Why capital growth trumps rental yield

Capital growth and rental yield differ from a value and income point of view. This article reveals why capital growth is better.

It’s easy for property investors, particularly those new to the industry, to be swayed by the rental amount the property is likely to generate on a monthly basis. While the monthly rental is certainly an important factor, the seasoned investor tends to look beyond the rental yield and instead takes a more long-term approach by focusing on the property’s potential capital growth over a set period of time.

“Rental yield is always a consideration with an investment property, but it pays to ensure that you will see capital growth in the long run because that’s ultimately what makes for a good investment,” says Silvana Dos Reis Marques, Principal at Leapfrog Pretoria East.

The numbers don’t lie 

The fundamental difference between rental yield and capital growth is best illustrated through an example:

A property of R1.5 million could fetch a monthly rental income of R10 000, amounting to R120 000 a year. Despite the expenses that will need to be deducted from the R10 000, such as municipal rates and taxes, levies and maintenance, it’s still a notable monthly income.
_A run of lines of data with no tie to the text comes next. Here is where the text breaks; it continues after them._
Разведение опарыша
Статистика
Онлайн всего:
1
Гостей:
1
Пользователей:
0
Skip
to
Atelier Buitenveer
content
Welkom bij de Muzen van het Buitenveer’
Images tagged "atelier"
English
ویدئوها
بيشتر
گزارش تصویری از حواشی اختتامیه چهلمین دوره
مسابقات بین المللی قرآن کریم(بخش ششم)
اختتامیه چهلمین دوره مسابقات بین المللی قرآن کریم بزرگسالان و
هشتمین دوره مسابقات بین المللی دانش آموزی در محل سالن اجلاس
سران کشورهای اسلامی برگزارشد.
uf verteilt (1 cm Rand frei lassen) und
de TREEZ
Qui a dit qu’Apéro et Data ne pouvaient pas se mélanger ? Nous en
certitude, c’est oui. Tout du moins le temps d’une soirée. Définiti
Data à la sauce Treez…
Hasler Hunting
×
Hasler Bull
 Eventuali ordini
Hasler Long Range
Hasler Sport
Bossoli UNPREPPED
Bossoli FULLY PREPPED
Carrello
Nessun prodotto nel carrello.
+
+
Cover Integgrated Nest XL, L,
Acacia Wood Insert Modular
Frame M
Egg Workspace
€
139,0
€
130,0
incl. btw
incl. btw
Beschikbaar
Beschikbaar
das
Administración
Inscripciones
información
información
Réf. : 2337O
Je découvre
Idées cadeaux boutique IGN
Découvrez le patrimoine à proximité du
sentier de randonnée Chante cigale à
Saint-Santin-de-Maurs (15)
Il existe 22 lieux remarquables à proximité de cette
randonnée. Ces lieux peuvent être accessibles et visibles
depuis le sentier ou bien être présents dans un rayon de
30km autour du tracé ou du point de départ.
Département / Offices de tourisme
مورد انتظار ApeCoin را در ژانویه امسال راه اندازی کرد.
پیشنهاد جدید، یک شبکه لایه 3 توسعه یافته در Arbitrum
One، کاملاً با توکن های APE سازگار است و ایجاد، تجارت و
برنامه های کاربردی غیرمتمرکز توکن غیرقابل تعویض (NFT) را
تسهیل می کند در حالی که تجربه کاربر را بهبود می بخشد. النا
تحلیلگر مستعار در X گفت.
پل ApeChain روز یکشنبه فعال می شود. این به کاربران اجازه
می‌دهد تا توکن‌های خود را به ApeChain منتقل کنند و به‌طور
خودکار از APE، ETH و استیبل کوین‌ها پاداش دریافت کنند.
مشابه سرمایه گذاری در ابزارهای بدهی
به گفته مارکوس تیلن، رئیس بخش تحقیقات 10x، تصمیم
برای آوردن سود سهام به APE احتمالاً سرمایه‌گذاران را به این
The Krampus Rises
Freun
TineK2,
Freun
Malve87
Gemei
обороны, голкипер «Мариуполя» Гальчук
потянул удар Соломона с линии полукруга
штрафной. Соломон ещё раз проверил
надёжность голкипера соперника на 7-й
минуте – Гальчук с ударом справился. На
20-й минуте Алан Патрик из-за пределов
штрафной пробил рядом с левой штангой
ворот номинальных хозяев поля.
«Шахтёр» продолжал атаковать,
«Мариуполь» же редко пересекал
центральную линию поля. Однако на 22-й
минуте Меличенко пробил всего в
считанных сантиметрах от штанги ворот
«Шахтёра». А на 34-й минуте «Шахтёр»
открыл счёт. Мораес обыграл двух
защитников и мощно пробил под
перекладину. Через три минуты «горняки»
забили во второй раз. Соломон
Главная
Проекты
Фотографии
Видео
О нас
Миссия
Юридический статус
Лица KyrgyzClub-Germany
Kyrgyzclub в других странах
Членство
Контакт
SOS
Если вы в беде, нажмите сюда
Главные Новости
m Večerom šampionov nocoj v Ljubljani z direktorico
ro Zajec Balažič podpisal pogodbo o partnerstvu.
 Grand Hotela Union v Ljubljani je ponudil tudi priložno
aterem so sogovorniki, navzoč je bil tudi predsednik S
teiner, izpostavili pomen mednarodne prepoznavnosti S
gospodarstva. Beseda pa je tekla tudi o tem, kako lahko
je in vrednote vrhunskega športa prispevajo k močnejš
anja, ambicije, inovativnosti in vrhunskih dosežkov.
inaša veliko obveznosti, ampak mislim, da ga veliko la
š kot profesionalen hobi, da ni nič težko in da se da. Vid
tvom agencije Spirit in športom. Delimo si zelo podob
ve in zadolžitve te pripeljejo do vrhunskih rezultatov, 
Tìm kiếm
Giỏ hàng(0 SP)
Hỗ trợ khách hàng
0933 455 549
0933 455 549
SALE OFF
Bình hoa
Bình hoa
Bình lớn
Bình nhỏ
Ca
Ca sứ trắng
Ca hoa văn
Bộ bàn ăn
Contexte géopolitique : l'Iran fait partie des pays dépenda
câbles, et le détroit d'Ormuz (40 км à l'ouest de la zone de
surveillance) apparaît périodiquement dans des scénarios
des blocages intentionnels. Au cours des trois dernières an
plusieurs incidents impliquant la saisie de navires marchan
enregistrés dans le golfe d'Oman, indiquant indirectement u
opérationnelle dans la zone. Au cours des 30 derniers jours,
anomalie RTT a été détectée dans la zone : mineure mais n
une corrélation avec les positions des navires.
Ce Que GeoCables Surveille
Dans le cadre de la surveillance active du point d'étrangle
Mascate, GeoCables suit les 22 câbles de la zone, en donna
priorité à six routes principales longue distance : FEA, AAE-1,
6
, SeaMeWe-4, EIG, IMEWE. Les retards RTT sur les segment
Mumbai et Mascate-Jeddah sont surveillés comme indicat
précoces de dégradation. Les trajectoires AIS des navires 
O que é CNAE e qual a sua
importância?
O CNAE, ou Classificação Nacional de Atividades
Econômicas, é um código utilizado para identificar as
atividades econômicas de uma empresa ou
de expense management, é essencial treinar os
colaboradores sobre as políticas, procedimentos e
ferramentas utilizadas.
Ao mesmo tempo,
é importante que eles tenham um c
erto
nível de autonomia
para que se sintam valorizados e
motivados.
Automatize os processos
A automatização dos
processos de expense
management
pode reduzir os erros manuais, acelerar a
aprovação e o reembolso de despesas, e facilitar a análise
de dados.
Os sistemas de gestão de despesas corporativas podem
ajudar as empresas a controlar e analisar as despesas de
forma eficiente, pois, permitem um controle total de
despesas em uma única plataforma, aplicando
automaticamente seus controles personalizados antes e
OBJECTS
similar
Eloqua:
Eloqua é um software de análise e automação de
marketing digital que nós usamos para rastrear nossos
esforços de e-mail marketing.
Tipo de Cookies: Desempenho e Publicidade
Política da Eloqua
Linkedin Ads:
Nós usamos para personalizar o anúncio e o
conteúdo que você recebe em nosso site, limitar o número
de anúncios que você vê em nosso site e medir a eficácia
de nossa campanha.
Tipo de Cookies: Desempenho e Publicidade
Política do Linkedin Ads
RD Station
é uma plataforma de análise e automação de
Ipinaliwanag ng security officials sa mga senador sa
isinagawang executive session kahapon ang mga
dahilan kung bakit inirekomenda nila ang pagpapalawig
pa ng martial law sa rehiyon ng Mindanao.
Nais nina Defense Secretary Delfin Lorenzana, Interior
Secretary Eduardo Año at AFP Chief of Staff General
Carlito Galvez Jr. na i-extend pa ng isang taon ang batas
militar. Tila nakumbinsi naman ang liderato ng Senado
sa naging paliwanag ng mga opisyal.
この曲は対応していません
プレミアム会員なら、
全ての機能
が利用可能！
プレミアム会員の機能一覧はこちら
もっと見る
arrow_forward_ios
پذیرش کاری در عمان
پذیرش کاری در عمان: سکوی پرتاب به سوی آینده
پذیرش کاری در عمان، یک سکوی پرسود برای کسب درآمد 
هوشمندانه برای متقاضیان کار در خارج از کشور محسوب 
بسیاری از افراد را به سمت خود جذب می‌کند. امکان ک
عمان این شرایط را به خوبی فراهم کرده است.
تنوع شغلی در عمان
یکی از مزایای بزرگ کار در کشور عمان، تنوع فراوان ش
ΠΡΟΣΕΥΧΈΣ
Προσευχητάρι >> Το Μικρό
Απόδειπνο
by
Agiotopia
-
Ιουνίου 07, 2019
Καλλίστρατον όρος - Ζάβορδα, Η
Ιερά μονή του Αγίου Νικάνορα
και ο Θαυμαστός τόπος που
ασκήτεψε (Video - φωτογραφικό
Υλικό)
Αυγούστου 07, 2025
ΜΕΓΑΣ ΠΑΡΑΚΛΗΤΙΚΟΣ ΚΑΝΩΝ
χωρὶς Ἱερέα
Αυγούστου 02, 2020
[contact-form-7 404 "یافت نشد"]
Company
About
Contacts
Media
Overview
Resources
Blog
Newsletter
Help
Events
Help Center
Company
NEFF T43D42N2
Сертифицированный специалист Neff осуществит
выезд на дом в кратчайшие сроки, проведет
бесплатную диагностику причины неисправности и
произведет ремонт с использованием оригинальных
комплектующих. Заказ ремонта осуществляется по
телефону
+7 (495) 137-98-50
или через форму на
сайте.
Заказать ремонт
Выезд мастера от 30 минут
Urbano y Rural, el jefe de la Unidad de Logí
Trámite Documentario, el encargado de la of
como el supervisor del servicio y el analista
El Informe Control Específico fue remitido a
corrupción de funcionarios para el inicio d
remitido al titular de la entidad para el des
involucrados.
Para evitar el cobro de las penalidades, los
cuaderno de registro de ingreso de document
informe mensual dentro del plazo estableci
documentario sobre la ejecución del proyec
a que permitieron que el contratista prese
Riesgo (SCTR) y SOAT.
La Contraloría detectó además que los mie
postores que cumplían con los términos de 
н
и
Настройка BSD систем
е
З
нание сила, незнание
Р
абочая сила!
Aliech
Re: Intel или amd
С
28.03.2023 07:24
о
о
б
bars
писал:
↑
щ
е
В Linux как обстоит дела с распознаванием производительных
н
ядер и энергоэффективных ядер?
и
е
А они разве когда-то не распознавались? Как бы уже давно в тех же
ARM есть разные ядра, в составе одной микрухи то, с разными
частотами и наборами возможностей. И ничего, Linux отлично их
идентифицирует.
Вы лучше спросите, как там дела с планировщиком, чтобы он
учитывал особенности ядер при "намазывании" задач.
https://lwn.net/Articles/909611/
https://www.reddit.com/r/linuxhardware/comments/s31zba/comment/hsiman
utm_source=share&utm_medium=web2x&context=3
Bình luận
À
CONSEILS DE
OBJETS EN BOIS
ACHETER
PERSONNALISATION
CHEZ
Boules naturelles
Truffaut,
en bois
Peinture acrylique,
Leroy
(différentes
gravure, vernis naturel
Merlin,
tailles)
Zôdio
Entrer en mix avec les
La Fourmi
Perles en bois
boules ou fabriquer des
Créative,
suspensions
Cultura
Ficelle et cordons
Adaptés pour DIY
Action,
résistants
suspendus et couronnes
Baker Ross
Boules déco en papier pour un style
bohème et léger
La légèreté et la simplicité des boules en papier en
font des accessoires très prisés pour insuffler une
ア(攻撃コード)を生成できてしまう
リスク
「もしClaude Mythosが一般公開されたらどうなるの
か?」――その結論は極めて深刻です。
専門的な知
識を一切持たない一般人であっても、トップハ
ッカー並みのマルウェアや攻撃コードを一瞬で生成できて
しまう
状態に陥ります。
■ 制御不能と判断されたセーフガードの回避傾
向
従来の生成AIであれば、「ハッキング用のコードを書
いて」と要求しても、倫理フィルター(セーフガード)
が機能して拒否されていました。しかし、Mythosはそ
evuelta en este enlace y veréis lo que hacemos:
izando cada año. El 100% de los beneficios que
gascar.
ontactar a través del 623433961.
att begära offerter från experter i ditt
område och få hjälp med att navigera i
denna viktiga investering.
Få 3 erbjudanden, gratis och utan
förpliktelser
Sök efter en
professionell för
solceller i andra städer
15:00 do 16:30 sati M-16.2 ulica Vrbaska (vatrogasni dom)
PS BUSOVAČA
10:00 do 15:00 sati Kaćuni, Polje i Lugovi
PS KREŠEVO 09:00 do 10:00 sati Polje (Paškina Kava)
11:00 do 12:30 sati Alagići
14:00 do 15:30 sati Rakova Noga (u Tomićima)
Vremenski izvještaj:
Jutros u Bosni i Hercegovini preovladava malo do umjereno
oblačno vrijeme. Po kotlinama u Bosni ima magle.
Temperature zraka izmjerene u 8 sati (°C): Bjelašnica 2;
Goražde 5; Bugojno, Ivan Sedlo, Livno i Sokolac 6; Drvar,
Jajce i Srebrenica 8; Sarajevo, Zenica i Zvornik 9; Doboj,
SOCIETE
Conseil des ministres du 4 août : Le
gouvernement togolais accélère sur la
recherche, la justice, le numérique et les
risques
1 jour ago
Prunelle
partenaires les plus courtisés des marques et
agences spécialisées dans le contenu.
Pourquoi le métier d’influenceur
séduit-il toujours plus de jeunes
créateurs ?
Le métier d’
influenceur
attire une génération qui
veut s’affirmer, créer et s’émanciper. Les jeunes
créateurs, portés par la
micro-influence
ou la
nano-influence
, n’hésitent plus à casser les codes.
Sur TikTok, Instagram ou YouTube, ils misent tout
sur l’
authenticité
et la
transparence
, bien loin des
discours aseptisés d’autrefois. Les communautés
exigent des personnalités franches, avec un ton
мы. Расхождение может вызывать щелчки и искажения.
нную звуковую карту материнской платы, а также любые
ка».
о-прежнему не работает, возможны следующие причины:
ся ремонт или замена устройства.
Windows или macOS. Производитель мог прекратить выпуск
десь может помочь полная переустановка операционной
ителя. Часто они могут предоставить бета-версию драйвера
Capital growth on a property valued at R1.5 million is likely to be around 6% per annum or R90 000 per year. While R90 000 is R30 000 less than the R120 000 rental yield generated, the overall appreciation of the property has not yet been accounted for.

Dos Reis Marques goes on to explain that the R90 000 in capital growth was added to the property’s overall value, while the R120 000 in rental yield was just cash flow and didn’t contribute to the property’s value. Even when the monthly rental increased by 5% – which is R500 on a R10 000 rental – it is still only R6000 a year, which is not even 10% of the R90 000 capital growth.

“Long-term growth and performance are the priorities for most property investors, which is why it pays to be aware of the difference,” Dos Reis Marques shares. Capital growth represents the growing value of the property over time, while rental yield is simply the monthly cash flow, though that is not to say that rental yield does not matter – it is ultimately what looks after the asset.

Leverage to expand 

The capital balance on an investment property can also be used to grow a property portfolio.” Many financiers, like the banks, allow you to leverage the capital in high-growth properties as a deposit for the next purchase,” Dos Reis Marques says.

Expectations of a property investment should always be considered in line with one’s overall financial and investment goals. “Reach out to a trusted property professional for advice and guidance on how to get the most from your property investment,” she concludes.